Wesley David de Oliveira Andrade (born 13 March 2000), known as Wesley Gasolina or simply Wesley, is a Brazilian professional footballer who plays as right-back for Brazilian club Cruzeiro.

Club career

Hellas Verona 
On 2 September 2019, Wesley joined Serie A club Hellas Verona on a free transfer, after his contract with Flamengo had expired in April. He made only one appearance with the Primavera (under-19s) team.

Juventus 
Wesley moved to Juventus on 30 January 2020. He played for their reserve team – Juventus U23 – in the Serie C, and made his debut during the 2019–20 season on 2 February 2020, in a 0–0 draw to Pontedera. Wesley also helped Juventus U23 win the Coppa Italia Serie C, coming on as a substitute in the final against Ternana on 27 June 2020, which his side won 2–1.

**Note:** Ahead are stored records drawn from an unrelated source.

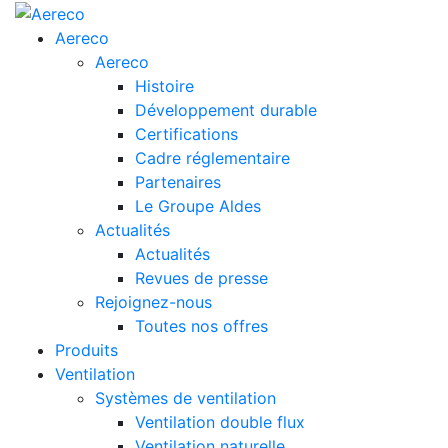
Aereco
Aereco
Histoire
Développement durable
Certifications
Cadre réglementaire
Partenaires
Le Groupe Aldes
Actualités
Actualités
Revues de presse
Rejoignez-nous
Toutes nos offres
Produits
Ventilation
Systèmes de ventilation
Ventilation double flux
Ventilation naturelle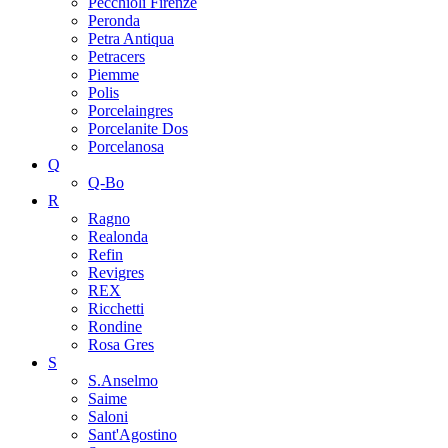
Pecchioli Firenze
Peronda
Petra Antiqua
Petracers
Piemme
Polis
Porcelaingres
Porcelanite Dos
Porcelanosa
Q
Q-Bo
R
Ragno
Realonda
Refin
Revigres
REX
Ricchetti
Rondine
Rosa Gres
S
S.Anselmo
Saime
Saloni
Sant'Agostino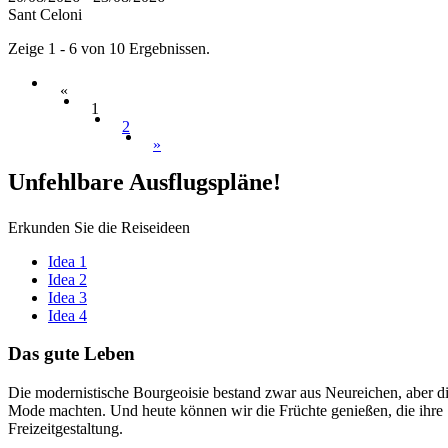
Sant Celoni
Zeige 1 - 6 von 10 Ergebnissen.
«
1
2
»
Unfehlba
re Ausflugspläne!
Erkunden Sie die Reiseideen
Idea 1
Idea 2
Idea 3
Idea 4
Das gute
Leben
Die modernistische Bourgeoisie bestand zwar aus Neureichen, aber die
Mode machten. Und heute können wir die Früchte genießen, die ihre 
Freizeitgestaltung.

Wesley was first called up for Juventus on 12 February 2020, in a Coppa Italia semi-final game against AC Milan. On 13 January 2021, Wesley started his first game for Juventus in the Coppa Italia, beating Genoa 3–2 after extra time.

Loans to Sion 
On 1 February 2021, Wesley was sent on loan to Swiss Super League side Sion until the end of the season. He made his debut on 3 February, in a 3–2 win against St. Gallen. Wesley scored his first professional goal four days later, helping his side draw 2–2 to Basel.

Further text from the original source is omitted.